The distinction is between mathematical propositions considered individually intra-mathematically

and

our practice of using the usual rules and axioms of

mathematics

Once again, the first conjunct here has a normative aspect; it makes sense to consider whether a particular mathematical proposition is responsible to ‗certain axioms and certain rules‘ – whether it is in accord with relevant parts of the rest of mathematics, in short. By contrast, again, the second of the two conjuncts characterises the framework within which such accord is assessed. We can mark the difference here by reference to the intra-mathematical aspect of talk of whether a certain mathematical conclusion is correct by contrast to extra-mathematical questions about whether ‗the system as a whole is responsible to anything‘.

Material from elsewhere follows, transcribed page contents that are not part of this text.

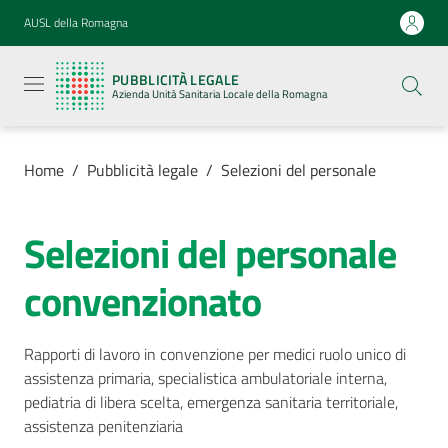
Vai al contenuto
Vai alla navigazione
Vai al footer
AUSL della Romagna
Pubblicità
legale
PUBBLICITÀ LEGALE
Azienda
Azienda Unità Sanitaria Locale della Romagna
Unità
Sanitaria
Locale della
Romagna
Home
/
Pubblicità legale
/
Selezioni del personale
Selezioni del personale
Azienda
convenzionato
Servizi
Rapporti di lavoro in convenzione per medici ruolo unico di
assistenza primaria, specialistica ambulatoriale interna,
Luoghi di
pediatria di libera scelta, emergenza sanitaria territoriale,
cura
assistenza penitenziaria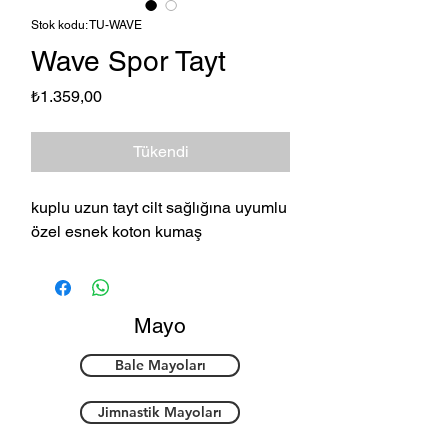
Stok kodu: TU-WAVE
Wave Spor Tayt
Fiyat
₺1.359,00
Tükendi
kuplu uzun tayt cilt sağlığına uyumlu
özel esnek koton kumaş
Mayo
Bale Mayoları
Jimnastik Mayoları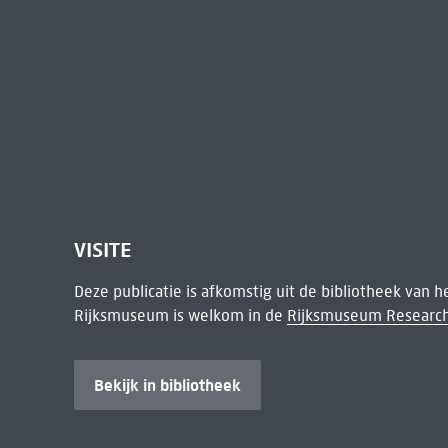
VISITE
Deze publicatie is afkomstig uit de bibliotheek van 
Rijksmuseum is welkom in de
Rijksmuseum Research
Bekijk in bibliotheek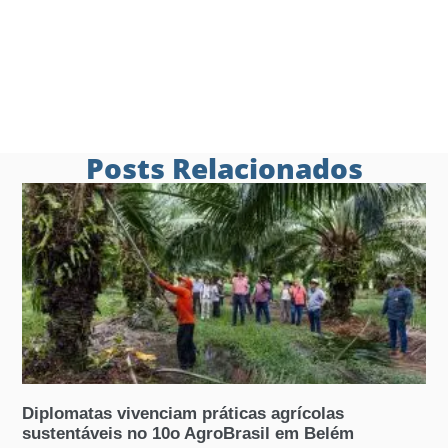
Posts Relacionados
Diplomatas vivenciam práticas agrícolas
sustentáveis no 10o AgroBrasil em Belém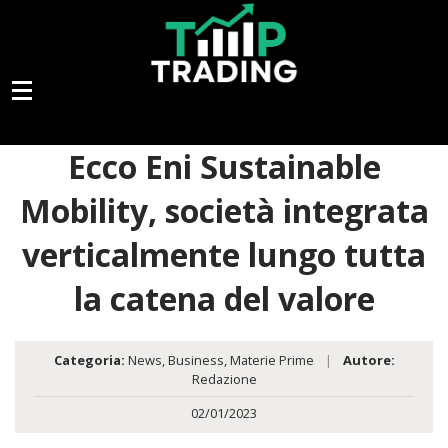
Ecco Eni Sustainable
Mobility, società integrata
verticalmente lungo tutta
la catena del valore
Categoria:
News
,
Business
,
Materie Prime
|
Autore:
Redazione
02/01/2023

So, in these terms, now, what is important for us is how the distinction Wittgenstein points up between normative practices and the frameworks within which such practices take place plays out in the case of the distinction between intra-mathematical propositions, assessed by our practice of using the usual rules and axioms of mathematics, and extra-mathematical questions about mathematics, such as whether the whole of mathematics is responsible to anything at all – or, by the same token, whether our practice of using the usual rules and axioms of mathematics is responsible to, or justified by, anything at all. I am going to argue that this distinction, and consequential differences between the sense we allow to such intra- and extra-mathematical propositions and questions, is key to solving the problem of mathematical applicability.

We do need to be a little careful here. In assimilating some aspects of the distinction Wittgenstein draws between what I am calling intra- and extra- mathematical questions to the distinctions in play in Philosophical Investigations §241-2, we should (once again) beware of thinking that what is on offer is some sort of overall or general theory about the difference between, say, frameworks and normative practices within them. The comparison between the two distinctions is intended, not as a generalisation part way to becoming a theory, but – as usual – in the hope of clarification, of arriving at a perspicuous overview of the philosophical terrain.